→ EXTRACTED INFORMATION:
------

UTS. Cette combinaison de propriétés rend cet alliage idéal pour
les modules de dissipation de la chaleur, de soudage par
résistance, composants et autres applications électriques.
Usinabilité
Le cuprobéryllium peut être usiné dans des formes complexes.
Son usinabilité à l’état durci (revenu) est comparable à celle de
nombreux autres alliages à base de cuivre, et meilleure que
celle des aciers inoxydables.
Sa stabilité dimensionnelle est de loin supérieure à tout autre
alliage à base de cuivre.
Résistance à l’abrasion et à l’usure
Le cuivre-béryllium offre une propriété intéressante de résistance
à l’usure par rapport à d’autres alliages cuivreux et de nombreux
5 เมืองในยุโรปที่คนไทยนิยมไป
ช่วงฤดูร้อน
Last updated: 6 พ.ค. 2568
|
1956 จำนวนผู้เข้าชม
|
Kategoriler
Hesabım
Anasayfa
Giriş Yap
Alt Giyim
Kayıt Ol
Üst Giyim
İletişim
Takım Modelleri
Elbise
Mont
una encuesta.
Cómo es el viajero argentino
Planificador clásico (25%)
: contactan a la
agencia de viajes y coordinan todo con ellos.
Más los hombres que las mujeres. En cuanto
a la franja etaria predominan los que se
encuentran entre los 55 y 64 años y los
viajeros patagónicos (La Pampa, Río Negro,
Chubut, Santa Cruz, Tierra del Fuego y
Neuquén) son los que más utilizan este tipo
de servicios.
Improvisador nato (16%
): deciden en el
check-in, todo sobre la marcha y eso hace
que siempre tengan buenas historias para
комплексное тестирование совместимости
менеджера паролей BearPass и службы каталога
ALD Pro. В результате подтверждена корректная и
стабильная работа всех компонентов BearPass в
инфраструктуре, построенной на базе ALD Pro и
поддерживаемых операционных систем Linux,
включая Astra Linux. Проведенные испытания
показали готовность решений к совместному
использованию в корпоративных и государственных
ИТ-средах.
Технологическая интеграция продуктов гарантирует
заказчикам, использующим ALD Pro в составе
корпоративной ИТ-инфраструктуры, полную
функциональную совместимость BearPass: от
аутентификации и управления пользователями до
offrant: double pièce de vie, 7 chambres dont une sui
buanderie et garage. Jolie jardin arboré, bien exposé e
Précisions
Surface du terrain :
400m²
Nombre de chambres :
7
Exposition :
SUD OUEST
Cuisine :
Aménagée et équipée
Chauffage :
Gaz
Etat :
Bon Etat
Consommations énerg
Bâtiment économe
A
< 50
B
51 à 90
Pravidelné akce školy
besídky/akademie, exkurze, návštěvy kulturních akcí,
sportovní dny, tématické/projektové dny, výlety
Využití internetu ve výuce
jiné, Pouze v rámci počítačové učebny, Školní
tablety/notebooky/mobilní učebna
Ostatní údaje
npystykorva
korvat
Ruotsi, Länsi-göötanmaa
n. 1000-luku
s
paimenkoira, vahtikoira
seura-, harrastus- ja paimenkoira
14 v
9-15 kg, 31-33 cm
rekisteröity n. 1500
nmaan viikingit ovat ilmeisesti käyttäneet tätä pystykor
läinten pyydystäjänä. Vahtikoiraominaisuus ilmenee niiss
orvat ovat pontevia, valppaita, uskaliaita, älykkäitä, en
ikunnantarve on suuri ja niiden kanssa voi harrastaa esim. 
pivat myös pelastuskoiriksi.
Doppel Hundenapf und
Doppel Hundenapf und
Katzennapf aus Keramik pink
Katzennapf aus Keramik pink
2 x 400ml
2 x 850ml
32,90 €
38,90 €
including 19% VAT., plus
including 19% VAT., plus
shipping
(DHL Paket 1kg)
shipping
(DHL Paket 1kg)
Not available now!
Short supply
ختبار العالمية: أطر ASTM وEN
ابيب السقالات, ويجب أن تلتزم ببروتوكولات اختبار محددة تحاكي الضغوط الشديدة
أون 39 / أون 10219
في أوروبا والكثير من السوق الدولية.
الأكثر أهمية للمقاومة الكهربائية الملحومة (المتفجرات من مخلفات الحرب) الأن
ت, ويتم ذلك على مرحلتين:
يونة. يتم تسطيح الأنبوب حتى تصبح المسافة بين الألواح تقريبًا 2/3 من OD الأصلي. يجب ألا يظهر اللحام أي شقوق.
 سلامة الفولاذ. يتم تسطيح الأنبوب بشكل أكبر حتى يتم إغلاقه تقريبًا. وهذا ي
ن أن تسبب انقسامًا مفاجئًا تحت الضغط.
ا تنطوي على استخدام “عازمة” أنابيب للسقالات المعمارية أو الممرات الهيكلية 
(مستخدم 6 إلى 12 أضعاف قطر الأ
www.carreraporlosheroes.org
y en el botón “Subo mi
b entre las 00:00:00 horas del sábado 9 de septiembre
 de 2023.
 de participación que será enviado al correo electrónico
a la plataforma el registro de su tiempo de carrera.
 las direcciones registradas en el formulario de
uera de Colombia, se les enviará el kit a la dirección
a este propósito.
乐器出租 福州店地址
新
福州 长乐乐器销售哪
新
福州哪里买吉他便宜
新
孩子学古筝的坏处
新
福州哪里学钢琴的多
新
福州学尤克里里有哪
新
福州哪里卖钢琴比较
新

------

→ TASK BRIEF: Check each line of the listing above for the string "este". Report only how many have it.

→ YOUR SOLUTION: 2